Find all positive intergers n (with n>1) for which n! is divisible by
n
sigma i
i=1
PS: I can't figure out how to express the sum symbol
what is the answer and how do u do it??
2007-10-05 09:33:25 · 2 answers · asked by dotadh 1 in Science & Mathematics ➔ Mathematics
Any n such that n+1 is not prime
∑ i = 1+2+3+...+n
= n*(n+1)/2
n! = n*(n-1)*(n-2)...(1)
n! / ∑ = 2*(n-1)! / (n+1)
This is an integer if there exists an (n-k) such that (n+1) is divisible by (n-k). So as long as n+1 is not prime, the condition will be met.
2007-10-05 09:45:18 · answer #1 · answered by Dr D 7 · 1⤊ 1⤋
It is easy to prove that if n is odd, then the sum of the integers from 1 to n divides n!, because the sum from 1 to n is n(n + 1)/2. When n is odd, n + 1 is even and (n + 1)/2 is <= n - 1. Therefore n cancels the largest factor in n!, and (n + 1)/ 2 cancels some other factor of n!.
If n is even, the above argument is not available.

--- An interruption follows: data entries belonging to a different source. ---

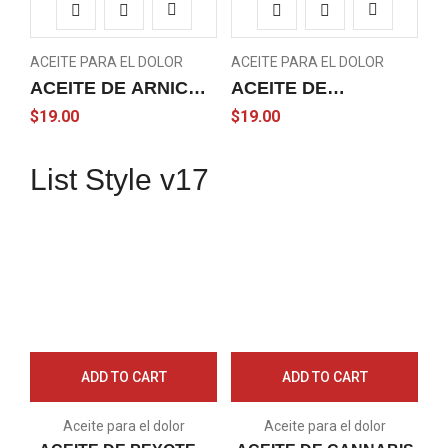
ACEITE PARA EL DOLOR
ACEITE PARA EL DOLOR
ACEITE DE ARNICA
ACEITE DE
CON DICLOFENACO
MARIGUANOL – OIL
$
19.00
$
19.00
Y NAPROXENO – OIL
List Style v17
ADD TO CART
ADD TO CART
Aceite para el dolor
Aceite para el dolor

It is obvious that if n is even and n + 1 is prime, then n(n + 1)/2 cannot divide n!, because n + 1 is larger than all the factors of n!. However, if n is even and n + 1 is composite, it appears that n(n + 1)/2 divides n!, but I don't have a proof.
2007-10-05 10:11:01 · answer #2 · answered by Tony 7 · 0⤊ 0⤋